> **YOUR GOAL**
Once you find the line below that has "analizzare il traffico", output it and every line after it exactly, stopping after the line that has "C’est une façon", with no pictures.
———
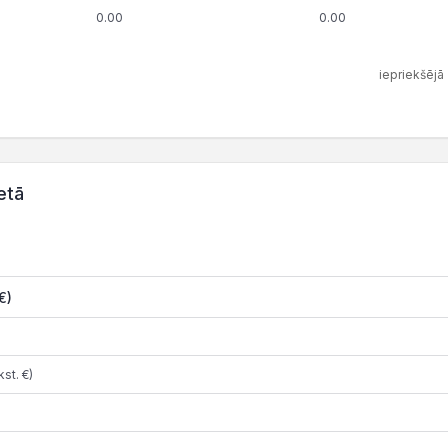
0.00
0.00
iepriekšējā
etā
€)
st. €)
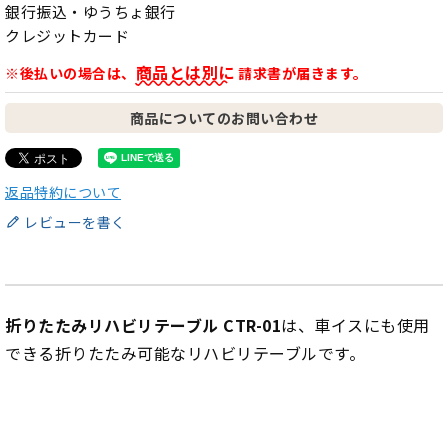
銀行振込・ゆうちょ銀行
クレジットカード
商品とは別に
※後払いの場合は、
請求書が届きます。
商品についてのお問い合わせ
返品特約について
レビューを書く
折りたたみリハビリテーブル CTR-01
は、車イスにも使用
できる折りたたみ可能なリハビリテーブルです。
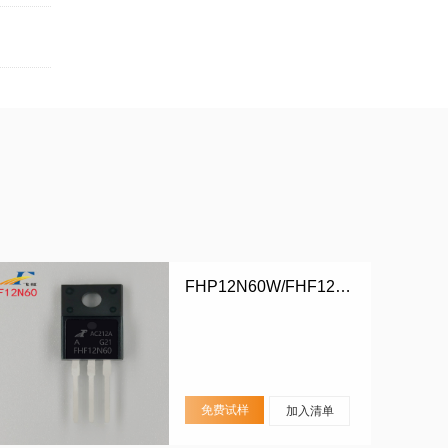
FHP12N60W/FHF12N60W
免费试样
加入清单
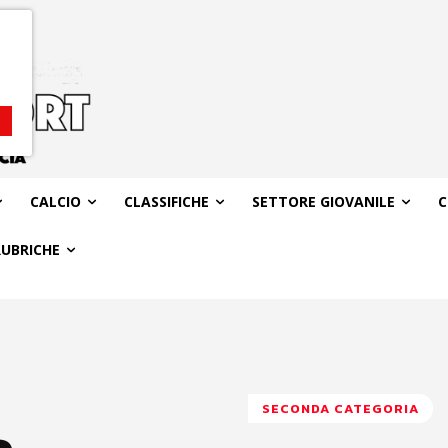
CALCIO
CLASSIFICHE
SETTORE GIOVANILE
C
RUBRICHE
SECONDA CATEGORIA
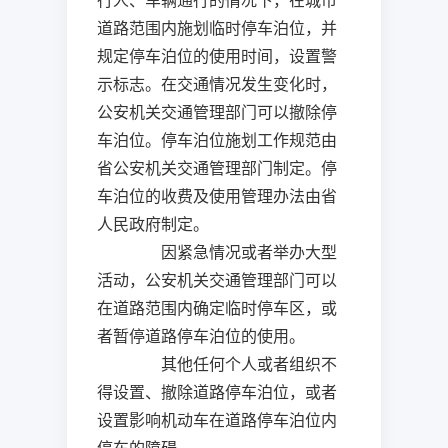
行人、车辆通行的情况下，在城市
道路范围内施划临时停车泊位，并
规定停车泊位的使用时间，设置警
示标志。在交通情况发生变化时，
公安机关交通管理部门可以撤除停
车泊位。停车泊位施划工作规范由
省公安机关交通管理部门制定。停
车泊位的收费及使用管理办法由省
人民政府制定。
因紧急情况或者举办大型
活动，公安机关交通管理部门可以
在道路范围内确定临时停车区，或
者暂停道路停车泊位的使用。
其他任何个人或者组织不
得设置、撤除道路停车泊位，或者
设置影响机动车在道路停车泊位内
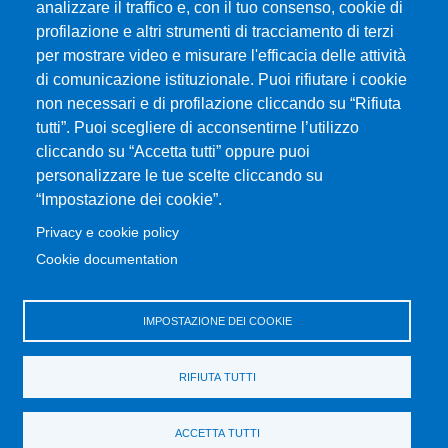
analizzare il traffico e, con il tuo consenso, cookie di
Privacy and cookie policy
profilazione e altri strumenti di tracciamento di terzi
Modulistica
per mostrare video e misurare l'efficacia delle attività
Prenotazione Aule e Laboratori Didattici
di comunicazione istituzionale. Puoi rifiutare i cookie
Accessibility statement
non necessari e di profilazione cliccando su “Rifiuta
Orientamento
tutti”. Puoi scegliere di acconsentirne l’utilizzo
cliccando su “Accetta tutti” oppure puoi
Segreteria studenti
personalizzare le tue scelte cliccando su
Studenti UNIME
“Impostazione dei cookie”.
Privacy e cookie policy
MENÙ FOOTER 2
CHImiCa una buona scelta
Cookie documentation
Transparent administration
Disposizioni in materia di STAGE e TIROCINI
IMPOSTAZIONE DEI COOKIE
Ritiro attestati
Valutazione della Didattica
RIFIUTA TUTTI
Change your mind on cookies
Home Dipartimento
ACCETTA TUTTI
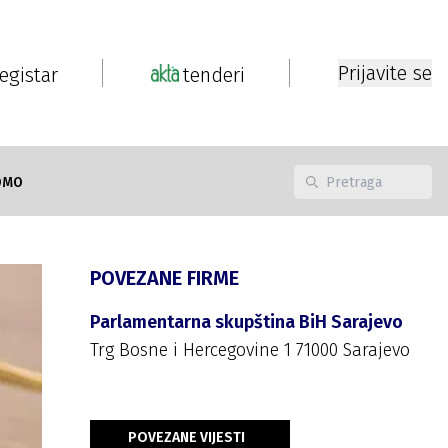
Prijavite se
registar
tenderi
OMO
POVEZANE FIRME
Parlamentarna skupština BiH Sarajevo
Trg Bosne i Hercegovine 1 71000 Sarajevo
POVEZANE VIJESTI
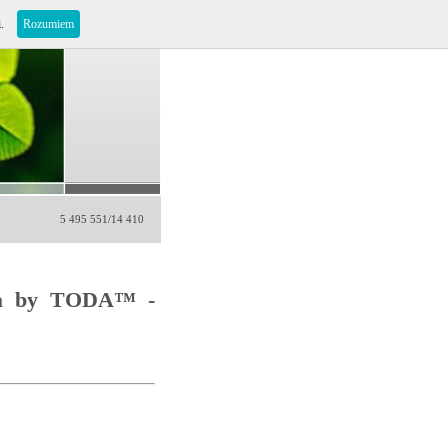
i.
Rozumiem
5 495 551/14 410
a by TODA™ -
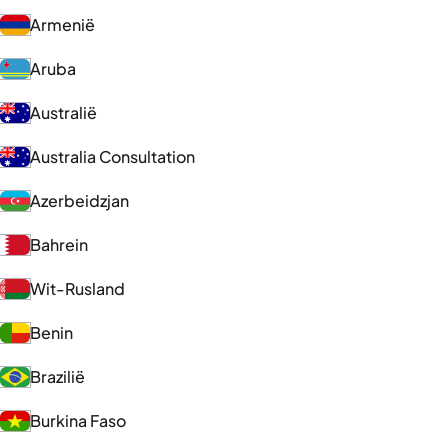
Armenië
Aruba
Australië
Australia Consultation
Azerbeidzjan
Bahrein
Wit-Rusland
Benin
Brazilië
Burkina Faso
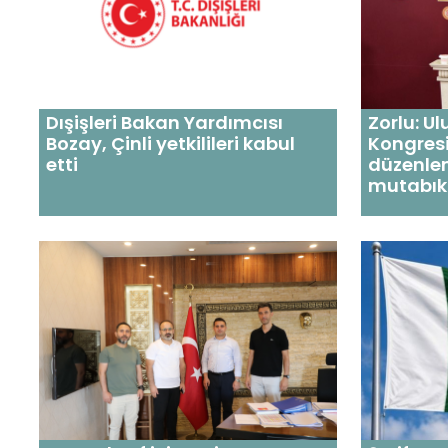
Dışişleri Bakan Yardımcısı
Zorlu: U
Bozay, Çinli yetkilileri kabul
Kongresi
etti
düzenle
mutabık 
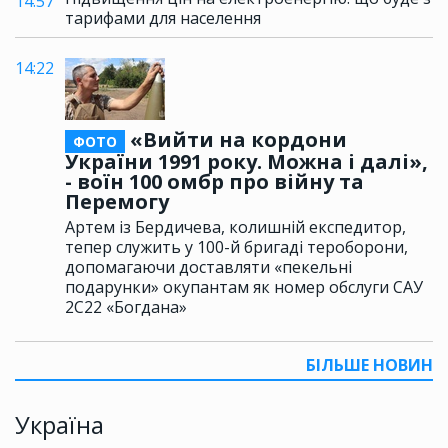
14:57
тарифами для населення
14:22
«Вийти на кордони
ФОТО
України 1991 року. Можна і далі»,
- воїн 100 омбр про війну та
Перемогу
Артем із Бердичева, колишній експедитор,
тепер служить у 100-й бригаді тероборони,
допомагаючи доставляти «пекельні
подарунки» окупантам як номер обслуги САУ
2С22 «Богдана»
БІЛЬШЕ НОВИН
Україна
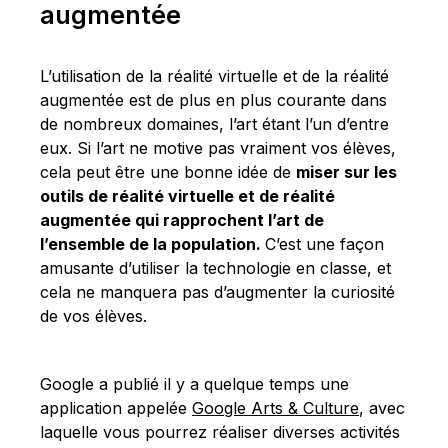
augmentée
L’utilisation de la réalité virtuelle et de la réalité
augmentée est de plus en plus courante dans
de nombreux domaines, l’art étant l’un d’entre
eux. Si l’art ne motive pas vraiment vos élèves,
cela peut être une bonne idée de
miser sur les
outils de réalité virtuelle et de réalité
augmentée qui rapprochent l’art de
l’ensemble de la population.
C’est une façon
amusante d’utiliser la technologie en classe, et
cela ne manquera pas d’augmenter la curiosité
de vos élèves.
Google a publié il y a quelque temps une
application appelée
Google Arts & Culture
, avec
laquelle vous pourrez réaliser diverses activités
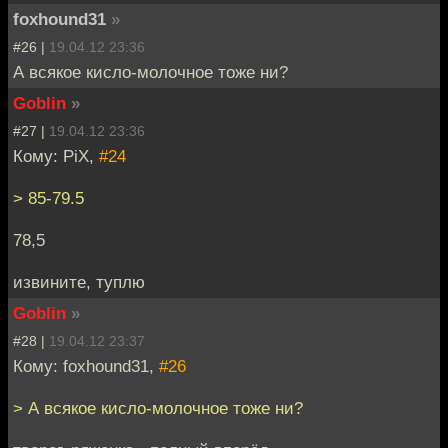
foxhound31
»
#26 |
19.04.12 23:36
А всякое кисло-молочное тоже ни?
Goblin
»
#27 |
19.04.12 23:36
Кому: PiX,
#24
> 85-79.5
78,5
извините, туплю
Goblin
»
#28 |
19.04.12 23:37
Кому: foxhound31,
#26
> А всякое кисло-молочное тоже ни?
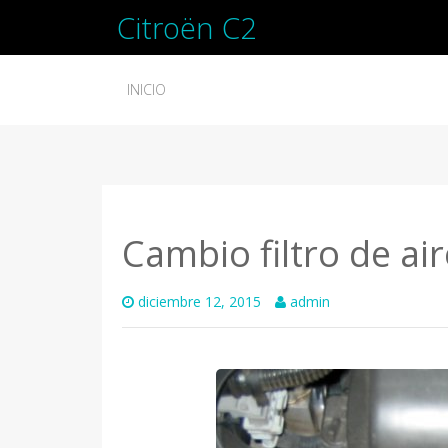
Citroën C2
INICIO
Cambio filtro de air
diciembre 12, 2015
admin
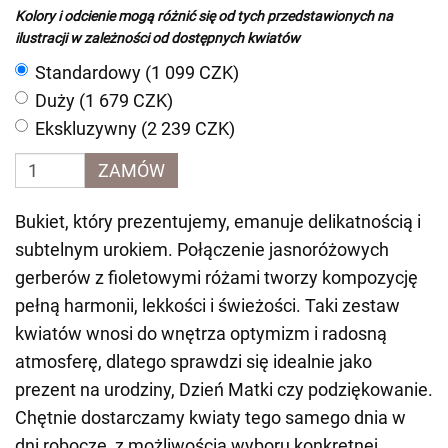
Kolory i odcienie mogą różnić się od tych przedstawionych na
ilustracji w zależności od dostępnych kwiatów
Standardowy (1 099 CZK)
Duży (1 679 CZK)
Ekskluzywny (2 239 CZK)
ZAMÓW
Bukiet, który prezentujemy, emanuje delikatnością i
subtelnym urokiem. Połączenie jasnoróżowych
gerberów z fioletowymi różami tworzy kompozycję
pełną harmonii, lekkości i świeżości. Taki zestaw
kwiatów wnosi do wnętrza optymizm i radosną
atmosferę, dlatego sprawdzi się idealnie jako
prezent na urodziny, Dzień Matki czy podziękowanie.
Chętnie dostarczamy kwiaty tego samego dnia w
dni robocze, z możliwością wyboru konkretnej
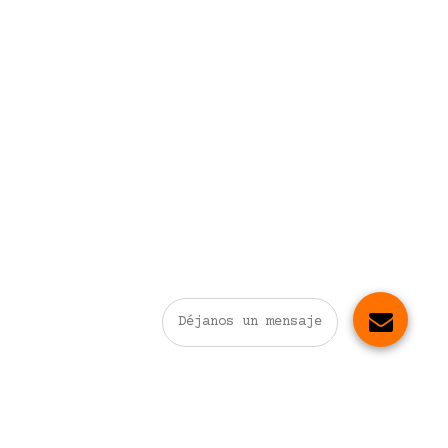
Déjanos un mensaje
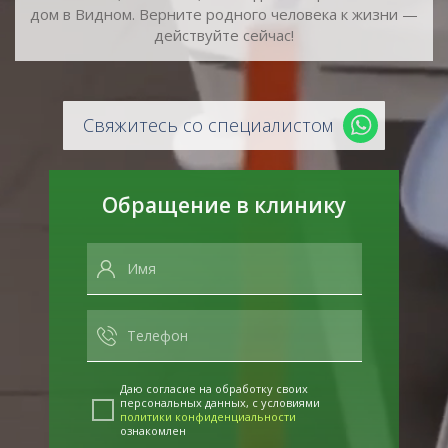
дом в Видном. Верните родного человека к жизни —
действуйте сейчас!
Свяжитесь со специалистом
Обращение в клинику
Даю согласие на обработку своих
персональных данных, с условиями
политики конфиденциальности
ознакомлен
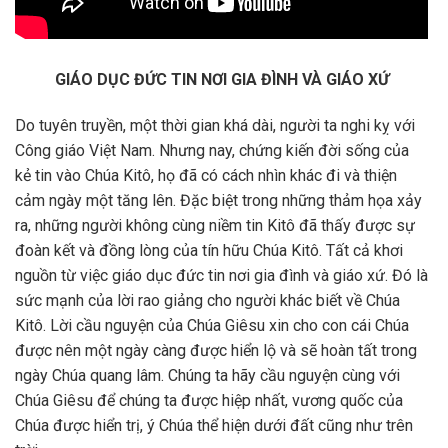
GIÁO DỤC ĐỨC TIN NƠI GIA ĐÌNH VÀ GIÁO XỨ
Do tuyên truyền, một thời gian khá dài, người ta nghi kỵ với
Công giáo Việt Nam. Nhưng nay, chứng kiến đời sống của
kẻ tin vào Chúa Kitô, họ đã có cách nhìn khác đi và thiện
cảm ngày một tăng lên. Đặc biệt trong những thảm họa xảy
ra, những người không cùng niềm tin Kitô đã thấy được sự
đoàn kết và đồng lòng của tín hữu Chúa Kitô. Tất cả khơi
nguồn từ việc giáo dục đức tin nơi gia đình và giáo xứ. Đó là
sức mạnh của lời rao giảng cho người khác biết về Chúa
Kitô. Lời cầu nguyện của Chúa Giêsu xin cho con cái Chúa
được nên một ngày càng được hiển lộ và sẽ hoàn tất trong
ngày Chúa quang lâm. Chúng ta hãy cầu nguyện cùng với
Chúa Giêsu để chúng ta được hiệp nhất, vương quốc của
Chúa được hiển trị, ý Chúa thể hiện dưới đất cũng như trên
———
> **REPLY**
analizzare il traffico e, con il tuo consenso, cookie di
Privacy and cookie policy
profilazione e altri strumenti di tracciamento di terzi
Modulistica
per mostrare video e misurare l'efficacia delle attività
Prenotazione Aule e Laboratori Didattici
di comunicazione istituzionale. Puoi rifiutare i cookie
Accessibility statement
non necessari e di profilazione cliccando su “Rifiuta
Orientamento
tutti”. Puoi scegliere di acconsentirne l’utilizzo
cliccando su “Accetta tutti” oppure puoi
Segreteria studenti
personalizzare le tue scelte cliccando su
Studenti UNIME
“Impostazione dei cookie”.
Privacy e cookie policy
MENÙ FOOTER 2
CHImiCa una buona scelta
Cookie documentation
Transparent administration
Disposizioni in materia di STAGE e TIROCINI
IMPOSTAZIONE DEI COOKIE
Ritiro attestati
Valutazione della Didattica
RIFIUTA TUTTI
Change your mind on cookies
Home Dipartimento
ACCETTA TUTTI
Prijavite se
registar
tenderi
OMO
POVEZANE FIRME
Parlamentarna skupština BiH Sarajevo
Trg Bosne i Hercegovine 1 71000 Sarajevo
POVEZANE VIJESTI
i.
Rozumiem
5 495 551/14 410
a by TODA™ -
Armenië
Aruba
Australië
Australia Consultation
Azerbeidzjan
Bahrein
Wit-Rusland
Benin
Brazilië
Burkina Faso
Dışişleri Bakan Yardımcısı
Zorlu: U
Bozay, Çinli yetkilileri kabul
Kongresi
etti
düzenle
mutabık 
14:57
тарифами для населення
14:22
«Вийти на кордони
ФОТО
України 1991 року. Можна і далі»,
- воїн 100 омбр про війну та
Перемогу
Артем із Бердичева, колишній експедитор,
тепер служить у 100-й бригаді тероборони,
допомагаючи доставляти «пекельні
подарунки» окупантам як номер обслуги САУ
2С22 «Богдана»
БІЛЬШЕ НОВИН
Україна
augmentée
L’utilisation de la réalité virtuelle et de la réalité
augmentée est de plus en plus courante dans
de nombreux domaines, l’art étant l’un d’entre
eux. Si l’art ne motive pas vraiment vos élèves,
cela peut être une bonne idée de
miser sur les
outils de réalité virtuelle et de réalité
augmentée qui rapprochent l’art de
l’ensemble de la population.
C’est une façon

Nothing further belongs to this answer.